> **BRIEF**
Return nothing but the lines from the one with "Phone : 04-3329300" through the one with "steel, and undergoes" in the data below, word for word and without pictures.

> **RECORDS PROVIDED**
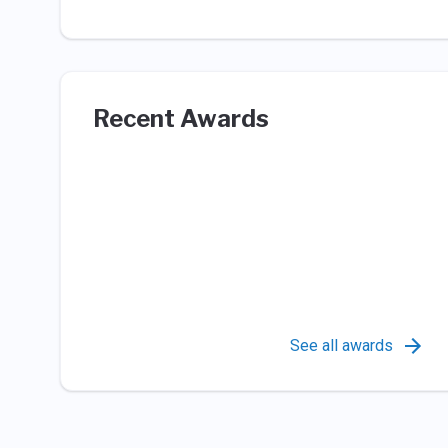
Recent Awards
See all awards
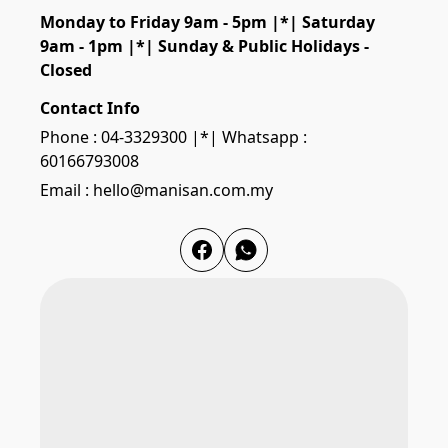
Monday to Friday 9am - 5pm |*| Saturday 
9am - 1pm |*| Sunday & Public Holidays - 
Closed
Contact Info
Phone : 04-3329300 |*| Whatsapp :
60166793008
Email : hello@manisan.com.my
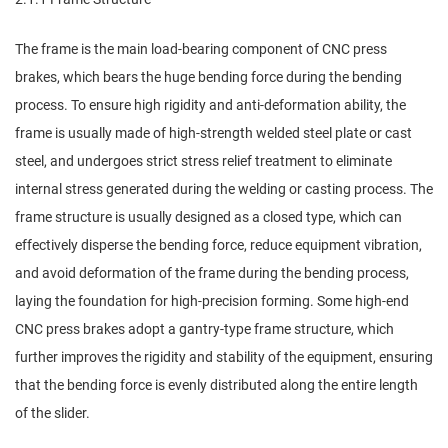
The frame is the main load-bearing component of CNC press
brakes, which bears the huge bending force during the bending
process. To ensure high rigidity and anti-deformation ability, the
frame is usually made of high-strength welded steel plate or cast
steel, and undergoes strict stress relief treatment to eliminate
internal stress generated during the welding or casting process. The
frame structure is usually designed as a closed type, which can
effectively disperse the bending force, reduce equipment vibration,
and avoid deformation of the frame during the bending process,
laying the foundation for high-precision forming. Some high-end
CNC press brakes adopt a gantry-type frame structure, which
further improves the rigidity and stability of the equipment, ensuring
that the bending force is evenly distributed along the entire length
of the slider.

> **YOUR SOLUTION**
Phone : 04-3329300 |*| Whatsapp :
60166793008
Email : hello@manisan.com.my
The frame is the main load-bearing component of CNC press
brakes, which bears the huge bending force during the bending
process. To ensure high rigidity and anti-deformation ability, the
frame is usually made of high-strength welded steel plate or cast
steel, and undergoes strict stress relief treatment to eliminate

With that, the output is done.